Reconstructing vibrational states in warm molecules using four-wave mixing with femtosecond laser pulses

TL;DR

This paper introduces a novel method for reconstructing vibrational quantum states in warm molecules using four-wave mixing with femtosecond laser pulses, accommodating initial thermal excitation states and requiring minimal prior molecular knowledge.

Contribution

The method allows vibrational state reconstruction without assuming pure initial states and uses calibration pulses to bypass detailed molecular transition knowledge.

Findings

Reconstruction of vibrational states from four-wave mixing spectra.

Effective for thermally excited molecules with multiple populated levels.
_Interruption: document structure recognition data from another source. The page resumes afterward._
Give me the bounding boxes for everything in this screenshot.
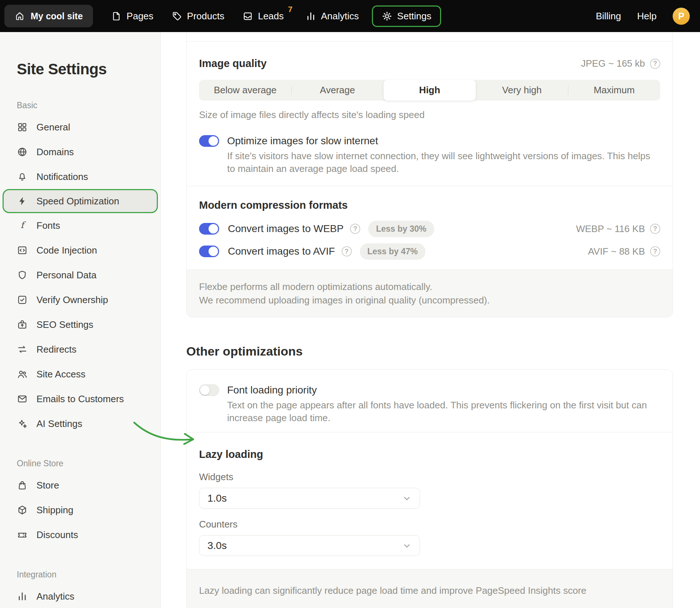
sparkles-icon xyxy=(17,418,28,429)
nav-leads[interactable]: Leads 7 xyxy=(235,5,295,27)
sidebar-item-label: Code Injection xyxy=(36,245,97,256)
nav-label: Products xyxy=(187,11,225,22)
other-optimizations-card: Font loading priority Text on the page a… xyxy=(186,369,673,608)
footer-line: We recommend uploading images in origina… xyxy=(199,294,660,307)
lazy-loading-footer-note: Lazy loading can significantly reduce pa… xyxy=(187,569,673,608)
quality-option-average[interactable]: Average xyxy=(291,80,384,101)
sidebar-item-label: General xyxy=(36,122,70,133)
webp-size-info: WEBP ~ 116 KB xyxy=(576,223,645,235)
sidebar-item-verify-ownership[interactable]: Verify Ownership xyxy=(0,287,160,312)
widgets-delay-select[interactable]: 1.0s xyxy=(199,488,420,509)
site-switcher-button[interactable]: My cool site xyxy=(4,5,93,27)
sidebar-item-redirects[interactable]: Redirects xyxy=(0,337,160,362)
ticket-icon xyxy=(17,529,28,540)
card-top-divider xyxy=(187,32,673,42)
sidebar-item-label: Verify Ownership xyxy=(36,294,108,306)
font-icon: f xyxy=(17,220,28,231)
sidebar-item-ai-settings[interactable]: AI Settings xyxy=(0,411,160,436)
sidebar-item-label: Discounts xyxy=(36,529,78,541)
nav-pages[interactable]: Pages xyxy=(104,5,161,27)
grid-icon xyxy=(17,122,28,133)
counters-delay-select[interactable]: 3.0s xyxy=(199,535,420,556)
sidebar-item-general[interactable]: General xyxy=(0,115,160,140)
font-loading-description: Text on the page appears after all fonts… xyxy=(227,399,654,424)
shopping-bag-icon xyxy=(17,480,28,491)
webp-row: Convert images to WEBP ? Less by 30% WEB… xyxy=(199,221,660,236)
globe-icon xyxy=(17,146,28,157)
webp-savings-badge: Less by 30% xyxy=(368,221,434,237)
sidebar-item-discounts[interactable]: Discounts xyxy=(0,522,160,547)
sidebar-section-basic: Basic xyxy=(0,101,160,110)
topbar: My cool site Pages Products Leads 7 xyxy=(0,0,700,32)
lightning-icon xyxy=(17,196,28,207)
chevron-down-icon xyxy=(401,493,412,504)
image-quality-segmented-control: Below average Average High Very high Max… xyxy=(199,80,660,101)
footer-line: Flexbe performs all modern optimizations… xyxy=(199,280,660,293)
widgets-field-label: Widgets xyxy=(199,471,660,483)
font-loading-label: Font loading priority xyxy=(227,384,654,396)
nav-label: Settings xyxy=(397,11,431,22)
tag-icon xyxy=(172,11,182,21)
help-circle-icon[interactable]: ? xyxy=(650,246,660,256)
sidebar-item-label: Shipping xyxy=(36,505,73,516)
nav-label: Pages xyxy=(127,11,153,22)
webp-toggle[interactable] xyxy=(199,223,219,235)
envelope-icon xyxy=(17,393,28,404)
compression-formats-section: Modern compression formats Convert image… xyxy=(187,186,673,270)
seo-icon xyxy=(17,319,28,330)
user-avatar[interactable]: P xyxy=(673,8,690,25)
sidebar-item-code-injection[interactable]: Code Injection xyxy=(0,238,160,263)
nav-analytics[interactable]: Analytics xyxy=(298,5,366,27)
sidebar-item-label: Analytics xyxy=(36,591,74,602)
sidebar-item-store[interactable]: Store xyxy=(0,473,160,498)
package-icon xyxy=(17,505,28,515)
help-link[interactable]: Help xyxy=(637,11,657,22)
jpeg-size-info: JPEG ~ 165 kb xyxy=(581,58,645,69)
help-circle-icon[interactable]: ? xyxy=(650,224,660,234)
quality-option-below-average[interactable]: Below average xyxy=(199,80,291,101)
quality-option-very-high[interactable]: Very high xyxy=(476,80,568,101)
sidebar-item-speed-optimization[interactable]: Speed Optimization xyxy=(3,189,158,213)
sidebar-item-label: Site Access xyxy=(36,369,85,380)
avif-size-info: AVIF ~ 88 KB xyxy=(588,246,645,257)
sidebar-item-analytics[interactable]: Analytics xyxy=(0,584,160,608)
sidebar-title: Site Settings xyxy=(0,60,160,78)
footer-line: Lazy loading can significantly reduce pa… xyxy=(199,584,660,597)
lazy-loading-title: Lazy loading xyxy=(199,448,660,460)
redirect-arrows-icon xyxy=(17,344,28,355)
image-settings-card: Image quality JPEG ~ 165 kb ? Below aver… xyxy=(186,32,673,317)
avif-toggle[interactable] xyxy=(199,246,219,257)
compression-footer-note: Flexbe performs all modern optimizations… xyxy=(187,270,673,317)
code-icon xyxy=(17,245,28,256)
settings-main: Image quality JPEG ~ 165 kb ? Below aver… xyxy=(161,32,700,608)
webp-label: Convert images to WEBP xyxy=(228,223,343,235)
sidebar-item-label: AI Settings xyxy=(36,418,82,429)
sidebar-item-personal-data[interactable]: Personal Data xyxy=(0,263,160,287)
nav-products[interactable]: Products xyxy=(164,5,232,27)
users-icon xyxy=(17,369,28,380)
help-circle-icon[interactable]: ? xyxy=(342,246,352,256)
font-loading-toggle[interactable] xyxy=(199,384,219,396)
sidebar-item-shipping[interactable]: Shipping xyxy=(0,498,160,522)
sidebar-item-site-access[interactable]: Site Access xyxy=(0,362,160,387)
help-circle-icon[interactable]: ? xyxy=(650,59,660,69)
help-circle-icon[interactable]: ? xyxy=(350,224,360,234)
sidebar-item-fonts[interactable]: f Fonts xyxy=(0,213,160,238)
sidebar-item-label: Fonts xyxy=(36,220,60,231)
sidebar-item-notifications[interactable]: Notifications xyxy=(0,164,160,189)
quality-option-maximum[interactable]: Maximum xyxy=(568,80,660,101)
other-optimizations-title: Other optimizations xyxy=(186,344,673,358)
sidebar-item-emails-to-customers[interactable]: Emails to Customers xyxy=(0,387,160,411)
sidebar-item-label: Store xyxy=(36,480,59,491)
sidebar-item-label: Personal Data xyxy=(36,270,97,281)
sidebar-section-online-store: Online Store xyxy=(0,459,160,468)
billing-link[interactable]: Billing xyxy=(596,11,621,22)
sidebar-item-seo-settings[interactable]: SEO Settings xyxy=(0,312,160,337)
chevron-down-icon xyxy=(401,540,412,551)
sidebar-item-domains[interactable]: Domains xyxy=(0,140,160,164)
optimize-images-toggle[interactable] xyxy=(199,135,219,147)
quality-option-high[interactable]: High xyxy=(384,80,476,101)
nav-settings[interactable]: Settings xyxy=(372,5,441,27)
sidebar-item-label: Notifications xyxy=(36,171,88,183)
sidebar-section-integration: Integration xyxy=(0,570,160,580)
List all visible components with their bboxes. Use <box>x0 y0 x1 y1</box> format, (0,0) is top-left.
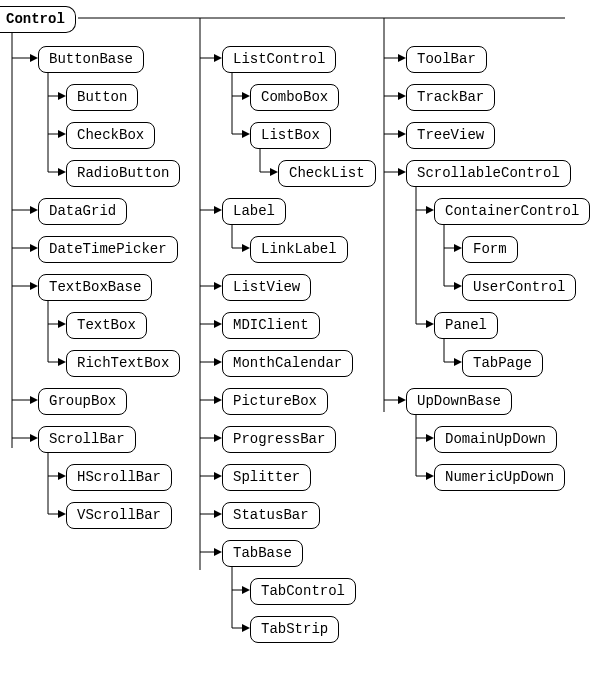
node-checklist: CheckList <box>278 160 376 187</box>
node-tabcontrol: TabControl <box>250 578 356 605</box>
node-label: MDIClient <box>233 317 309 333</box>
node-splitter: Splitter <box>222 464 311 491</box>
node-label: ListView <box>233 279 300 295</box>
svg-marker-8 <box>58 358 66 366</box>
node-label: StatusBar <box>233 507 309 523</box>
node-radiobutton: RadioButton <box>66 160 180 187</box>
svg-marker-23 <box>214 434 222 442</box>
node-label: LinkLabel <box>261 241 337 257</box>
node-trackbar: TrackBar <box>406 84 495 111</box>
node-label: ScrollableControl <box>417 165 560 181</box>
svg-marker-32 <box>398 168 406 176</box>
node-label: TrackBar <box>417 89 484 105</box>
node-monthcalendar: MonthCalendar <box>222 350 353 377</box>
node-label: ProgressBar <box>233 431 325 447</box>
node-textbox: TextBox <box>66 312 147 339</box>
node-label: Control <box>6 11 65 27</box>
svg-marker-15 <box>242 130 250 138</box>
node-listview: ListView <box>222 274 311 301</box>
node-updownbase: UpDownBase <box>406 388 512 415</box>
node-combobox: ComboBox <box>250 84 339 111</box>
svg-marker-20 <box>214 320 222 328</box>
svg-marker-27 <box>242 586 250 594</box>
node-numericupdown: NumericUpDown <box>434 464 565 491</box>
svg-marker-2 <box>58 130 66 138</box>
svg-marker-0 <box>30 54 38 62</box>
node-tabbase: TabBase <box>222 540 303 567</box>
svg-marker-34 <box>454 244 462 252</box>
node-label: RadioButton <box>77 165 169 181</box>
node-label: DateTimePicker <box>49 241 167 257</box>
svg-marker-22 <box>214 396 222 404</box>
svg-marker-25 <box>214 510 222 518</box>
svg-marker-35 <box>454 282 462 290</box>
node-panel: Panel <box>434 312 498 339</box>
svg-marker-9 <box>30 396 38 404</box>
svg-marker-12 <box>58 510 66 518</box>
node-label: Button <box>77 89 127 105</box>
node-listcontrol: ListControl <box>222 46 336 73</box>
node-label: UpDownBase <box>417 393 501 409</box>
node-label: ListBox <box>261 127 320 143</box>
svg-marker-1 <box>58 92 66 100</box>
node-label: Panel <box>445 317 487 333</box>
node-label: TreeView <box>417 127 484 143</box>
node-label: TextBoxBase <box>49 279 141 295</box>
svg-marker-39 <box>426 434 434 442</box>
node-buttonbase: ButtonBase <box>38 46 144 73</box>
node-containercontrol: ContainerControl <box>434 198 590 225</box>
node-usercontrol: UserControl <box>462 274 576 301</box>
node-label: ScrollBar <box>49 431 125 447</box>
svg-marker-28 <box>242 624 250 632</box>
svg-marker-29 <box>398 54 406 62</box>
node-label: UserControl <box>473 279 565 295</box>
svg-marker-38 <box>398 396 406 404</box>
node-label: MonthCalendar <box>233 355 342 371</box>
node-scrollbar: ScrollBar <box>38 426 136 453</box>
node-richtextbox: RichTextBox <box>66 350 180 377</box>
node-label: RichTextBox <box>77 355 169 371</box>
node-label: TabControl <box>261 583 345 599</box>
svg-marker-11 <box>58 472 66 480</box>
node-scrollablecontrol: ScrollableControl <box>406 160 571 187</box>
node-label: ContainerControl <box>445 203 579 219</box>
node-linklabel: LinkLabel <box>250 236 348 263</box>
node-label: GroupBox <box>49 393 116 409</box>
node-label: DomainUpDown <box>445 431 546 447</box>
node-label: DataGrid <box>49 203 116 219</box>
svg-marker-37 <box>454 358 462 366</box>
node-label: VScrollBar <box>77 507 161 523</box>
node-button: Button <box>66 84 138 111</box>
node-label: CheckBox <box>77 127 144 143</box>
node-domainupdown: DomainUpDown <box>434 426 557 453</box>
node-progressbar: ProgressBar <box>222 426 336 453</box>
svg-marker-24 <box>214 472 222 480</box>
node-label: TabBase <box>233 545 292 561</box>
node-label: HScrollBar <box>77 469 161 485</box>
svg-marker-33 <box>426 206 434 214</box>
node-label: PictureBox <box>233 393 317 409</box>
node-toolbar: ToolBar <box>406 46 487 73</box>
svg-marker-14 <box>242 92 250 100</box>
node-picturebox: PictureBox <box>222 388 328 415</box>
node-textboxbase: TextBoxBase <box>38 274 152 301</box>
svg-marker-5 <box>30 244 38 252</box>
node-tabstrip: TabStrip <box>250 616 339 643</box>
node-label: TextBox <box>77 317 136 333</box>
svg-marker-26 <box>214 548 222 556</box>
node-listbox: ListBox <box>250 122 331 149</box>
svg-marker-31 <box>398 130 406 138</box>
node-label: Label <box>233 203 275 219</box>
node-statusbar: StatusBar <box>222 502 320 529</box>
svg-marker-16 <box>270 168 278 176</box>
node-label: ToolBar <box>417 51 476 67</box>
svg-marker-36 <box>426 320 434 328</box>
node-vscrollbar: VScrollBar <box>66 502 172 529</box>
svg-marker-30 <box>398 92 406 100</box>
svg-marker-7 <box>58 320 66 328</box>
node-treeview: TreeView <box>406 122 495 149</box>
node-label: NumericUpDown <box>445 469 554 485</box>
node-label: ComboBox <box>261 89 328 105</box>
node-form: Form <box>462 236 518 263</box>
node-label: Splitter <box>233 469 300 485</box>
Does not require detailed molecular transition data.

Abstract

We propose a method to reconstruct the vibrational quantum state of molecules excited by a general excitation laser pulse. Unlike existing methods, we do not require the molecules before excitation to be in a pure state, allowing us to treat the important case of initially thermally excited molecules. Even if only a single initial level is appreciably populated, initial levels with small populations can still give major contributions to the unknown vibrational state, making it essential to take them into account. In addition to the excitation pulse, the method uses two incident, short laser pulses in a non-co-linear geometry to create four-wave mixing in the molecules. The measurements used in the reconstruction are spectra of the outgoing four-wave mixing pulse at different time delays of the excitation laser pulse. An important point is that the method does not require detailed knowledge of molecular transition moments between excited states nor of any of the incoming laser pulses, but circumvents this requirement by using one or more calibration laser pulses in a separate experiment either before or after the main data are recorded. The only requirements for the calibration laser pulses are that the constant parts of their spectrums should together cover the spectral range of the excitation laser pulse, and the constant part of each should have sufficient spectral overlap with one other calibration pulse to populate two of the same levels. Finally, we discuss the extension of the reconstruction method in this paper to more general situations, hereby presenting the new idea of quantum state reconstruction through perturbations with calibration.